Specifically, in the present invention, the dimensions of the input array for performing matrix multiplication may be two-dimensional, three-dimensional, four-dimensional, …, N-dimensional, etc., the two-dimensional array is a matrix, the three-dimensional array is an array composed of a plurality of matrices, the four-dimensional array is an array composed of a plurality of three-dimensional arrays, and similarly, the N-dimensional array is an array composed of a plurality of N-1-dimensional arrays.
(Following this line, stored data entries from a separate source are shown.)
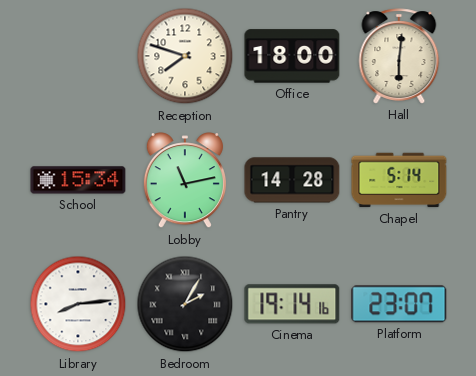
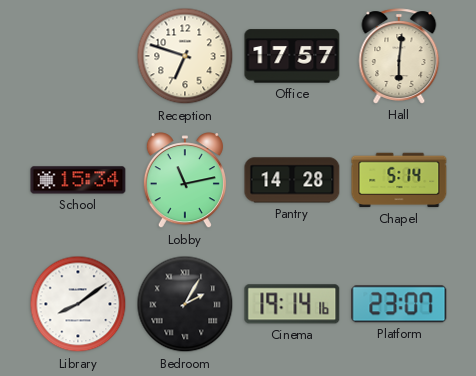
Reception: 7:48 -> 6:48
Office: 18:00 -> 17:57
Library: 8:14 -> 8:09
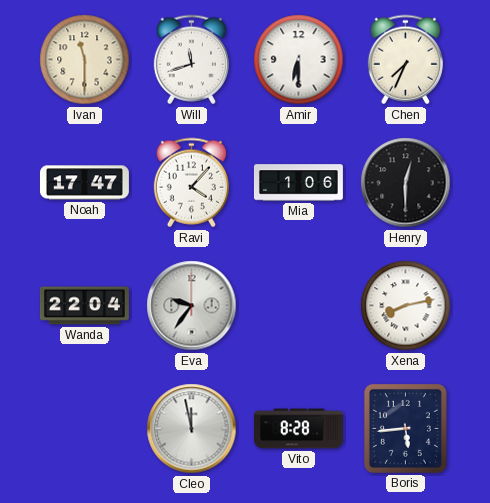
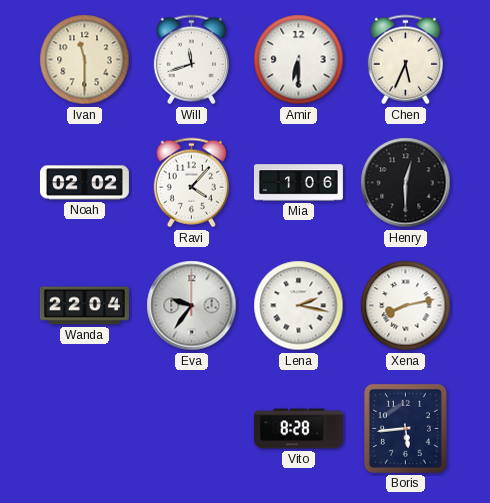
Chen: 7:34 -> 5:34
Noah: 17:47 -> 02:02
Lena: none -> 2:17
Cleo: 11:58 -> none
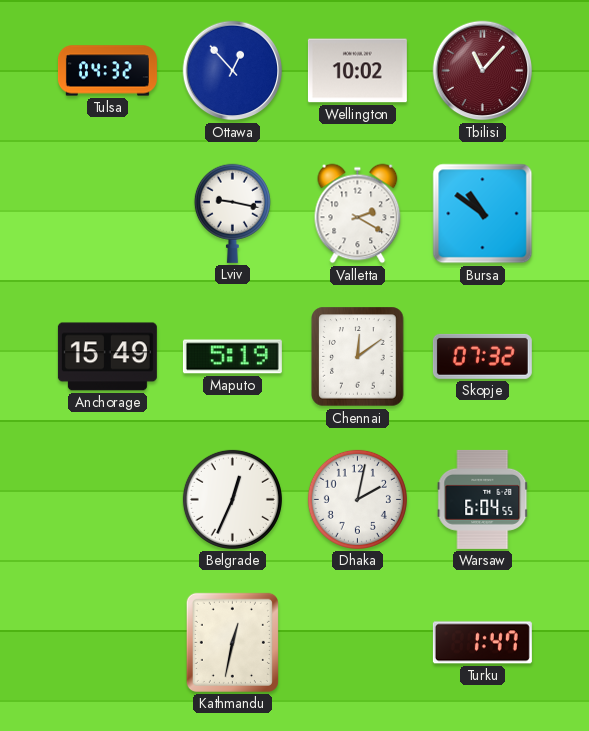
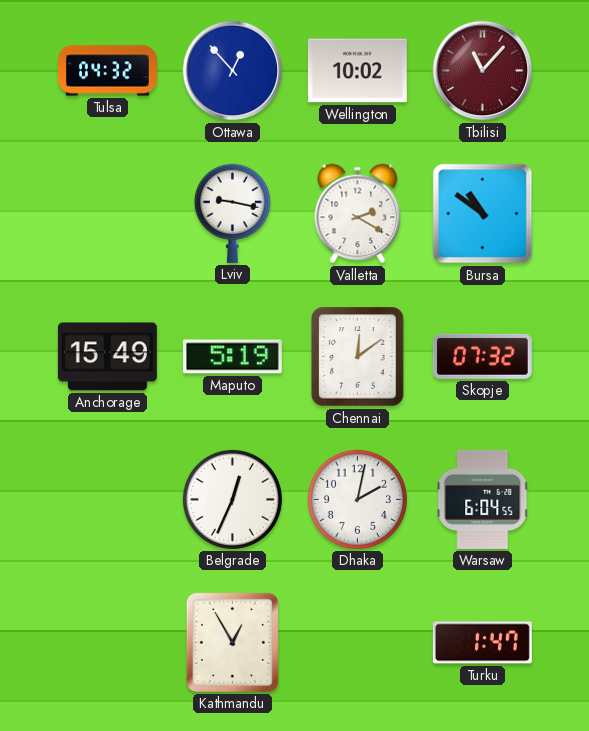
Kathmandu: 12:32 -> 12:55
For example, a three-dimensional array may be represented as (a_1, a_2, a_3), meaning that the three-dimensional array is made up of a_3 (a_1, a_2) matrices; the four-dimensional array can be expressed as (a_1, a_2, a_3, a_4), which means that the four-dimensional array is composed of a_4 (a_1, a_2, a_3) three-dimensional arrays; similarly, an N-dimensional array may be denoted as (a_1, a_2, a_3, …, a_ (N-1), a_N), meaning that the N-dimensional array is made up of a_N (a_1, a_2, a_3, …, a_ (N-1)) N-1-dimensional arrays, where a_1, a_2, a_3, …, a_ (N-1) are elements of the array.
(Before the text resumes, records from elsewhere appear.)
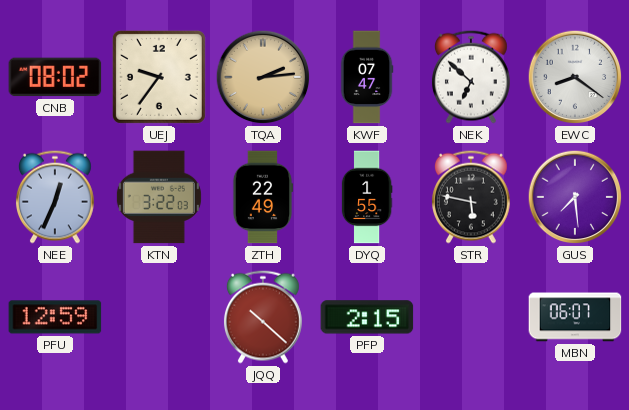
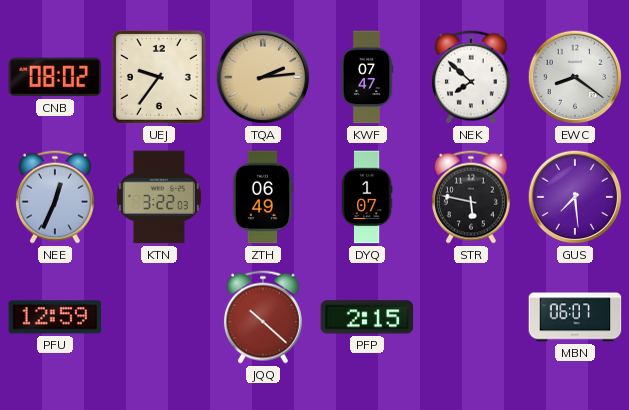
NEK: 6:52 -> 7:52
ZTH: 22:49 -> 06:49
DYQ: 1:55 -> 1:07
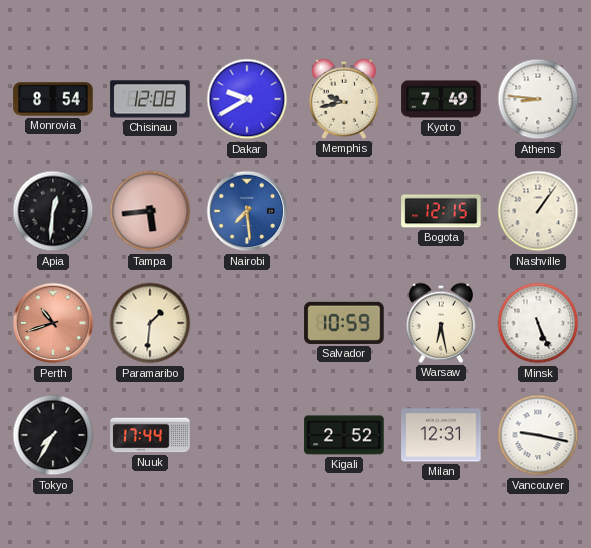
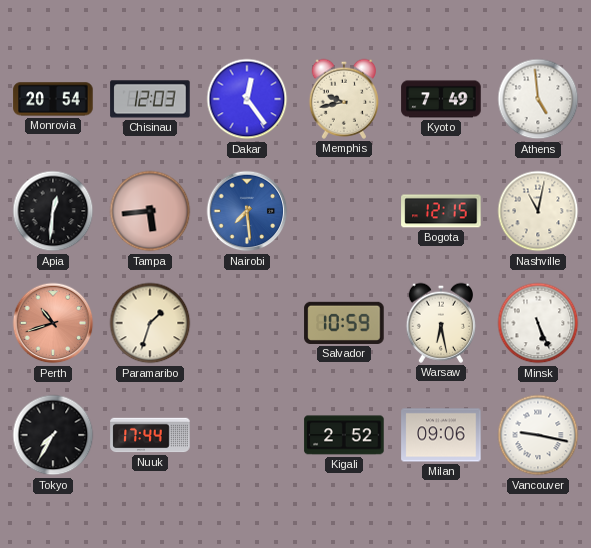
Monrovia: 8:54 -> 20:54
Chisinau: 12:08 -> 12:03
Dakar: 9:40 -> 12:24
Athens: 8:46 -> 4:59
Nashville: 1:06 -> 11:02
Paramaribo: 1:31 -> 1:33
Milan: 12:31 -> 09:06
Step 6, for input arrays a and B, the matrix multiplication of a and B is denoted as mma (num, O1, O2) and num=1, o1= A, O2= B, O1 _1_c=o2_r, i.e. 1 set of matrix a and matrix B performs the matrix multiplication, and then step 9 is performed. Wherein mma (num, O1, O2) is a matrix multiplication function defined in the present invention, num is the number of groups participating in the operation matrix, O1 and O2 are both matrices participating in the operation, O1 is represented as (o1_r, o1_c), and O2 is represented as (o2_r, o2_c).

Step 7, decomposing the array with 3 dimensions into a plurality of matrices and a vector, assuming that the input array a is represented as a= (a_1, a_2, a_3) for the 3-dimensional array and b= (a_4, a_1) for the 2-dimensional array, decomposing a into a ' and a″ where a ' = (a_1, a_2), a ' = (a_3), and representing the matrix multiplication of a and B as mma (num, O1, O2) and num=a_3, o1=a ', o2= B, O _c=o2_r, that is, performing the matrix multiplication operation on the a_3 matrix a ' and the matrix B, and executing step 9.
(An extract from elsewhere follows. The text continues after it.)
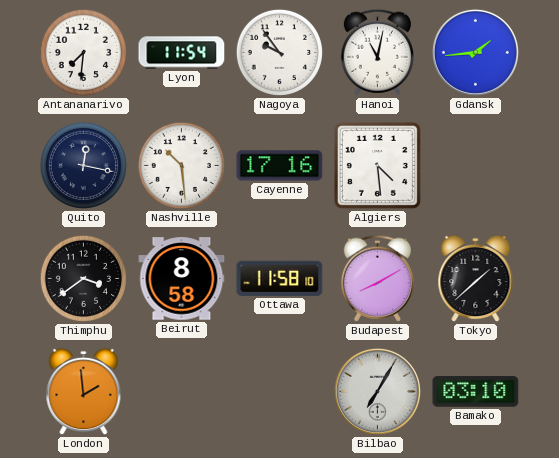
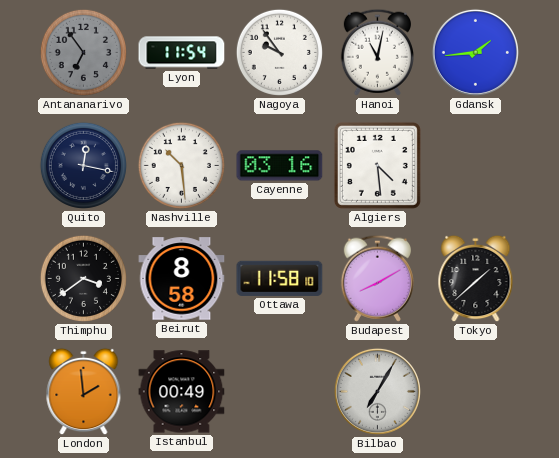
Antananarivo: 7:31 -> 6:54
Antananarivo dial: white -> grey
Cayenne: 17:16 -> 03:16
Istanbul: none -> 00:49
Bamako: 03:10 -> none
Step 8, this is usually a convolution operation, so let a be the input array denoted as a= (n, ci, wi, hi), B be the convolution kernel denoted as b= (co, ci, kw, kh), where n is the number of convolution batches, ci is the number of input channels, wi is the input width, hi is the input height, co is the number of output channels, kw is the convolution kernel width, kh is the convolution kernel height; if the dimension of A or B is odd, namely the dimension can be expressed as 2x+1, decomposing the dimension into x-1 matrixes and matrixes A_ch 'or B_ch' obtained by dimension reduction deformation of an array formed by the last three elements; if the dimension of A or B is even, i.e. the dimension thereof can be expressed as 2x, decomposing it into x matrices and deforming the last matrix into A_ch 'or B_ch'; the matrix multiplication of a and B is further denoted as mma (num, O1, O2) and num=n_ci, o1=a_ch ', o2=b_ch', o1_c=o2_r, i.e. n_ci sets of matrix a_ch 'and matrix b_ch' perform the matrix multiplication, and step 9 is performed.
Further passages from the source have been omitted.